Ce village où tout est paix et travail était fortifié ; une partie du mur d’enceinte existe encore et se dissimule, honteux de son inutilité, derrière une ravissante promenade sur laquelle des ormes, des marronniers et des tilleuls étendent un bouclier impénétrable aux ardentes flèches de Phébus.

Une tradition fort ancienne et pieusement observée veut que chaque année et chacun à son tour, le jour de la Saint-Blaise patron du pays, un des fermiers convie à de fraternelles agapes ses quatre voisins et leur famille et qu’ils festoient gaiement jusqu’au couvre-feu.

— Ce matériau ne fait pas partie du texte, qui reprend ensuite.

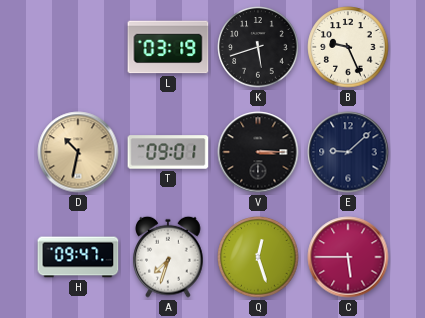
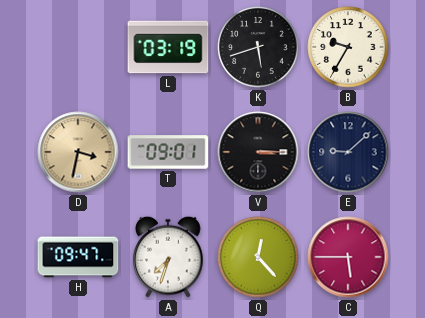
B: 9:26 -> 9:35
D: 10:32 -> 3:32
Q: 12:27 -> 12:23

Clermont à travers les siècles

L’antiquité

Clermont, autrefois « Clarus Mons » est de vieille origine ; sa fondation remonte au troisième siècle. Des fouilles pratiquées en 1845 sur un monticule près des fermes amenèrent la découverte d’une villa romaine, de nombreux fragments de poteries, des boucles de métal, de meules de granit, d hachettes en silex et d’une foule d’autres objets ; notamment de monnaies en or de Gratien, de Maxime, de Constantin, d’Antonin et une pièce de Titus percée pour servir de médaillon. Plus tard un berger mit à jour un vase admirablement conservé et contenant 1 200 pièce d’argent à l’effigie de Salonina impératrice, femme de Gallien qui se rendit célèbre par ses talents et ses vertus et fut mise à mort avec son mari sous les murs de Milan en 268.

Le moyen-âge

Ces documents sont précieusement conservés. Pendant de longs siècles les Clarusiens ne laissent à l’histoire aucune page intéressante ; courbés sur leurs charrues de bois, ils passent impassibles à travers les rivalités de leurs seigneurs, les guerres civiles et religieuses. Jusqu’en 1168 le pays conserve son nom latin de « Clarus Mons », puis en quelques décades il change trois fois de dénomination. Il devient d’abord Clermont en Picardie, puis les Fermes de Clermont et finalement Clermont-les-Fermes.

L’époque moderne

Pendant deux ou trois siècles, « Clarus Mons » dut appartenir aux moines de l’abbaye de Saint-Denis qui étaient à Chaourse ; il passa ensuite à l’évêque de Laon qui le posséda jusqu’en 1789. A cette époque i était à peu près ce qu’il est aujourd’hui ; il se composait déjà de sept fermes comprenant 1 450 arpents de terres labourables et 45 arpents de bois. Compris dans les bois ce domaine fut morcelé et vend u en 7 lots ; chacun d’eux représentait une des fermes actuelles et ses dépendances.

L’époque contemporaine

Les ancêtres des fermiers actuels qui les cultivaient en devinrent les propriétaires ; l’un d’eux, M. Debrotonne fut élu député un peu plus tard. Après la tourmente révolutionnaire et avec la tranquillité, la prospérité était revenue ; les invasions de 1814-1815 mettent le pays à deux doigts de la ruine ; de terribles réquisitions vident les greniers, les étables et les bas de laine. Ce fut la dernière épreuve. Depuis cette époque, Cérès, armée de sa faucille d’or, veille sur Clermont et en fait le pays le plus prospère et le plus heureux de son immense domaine.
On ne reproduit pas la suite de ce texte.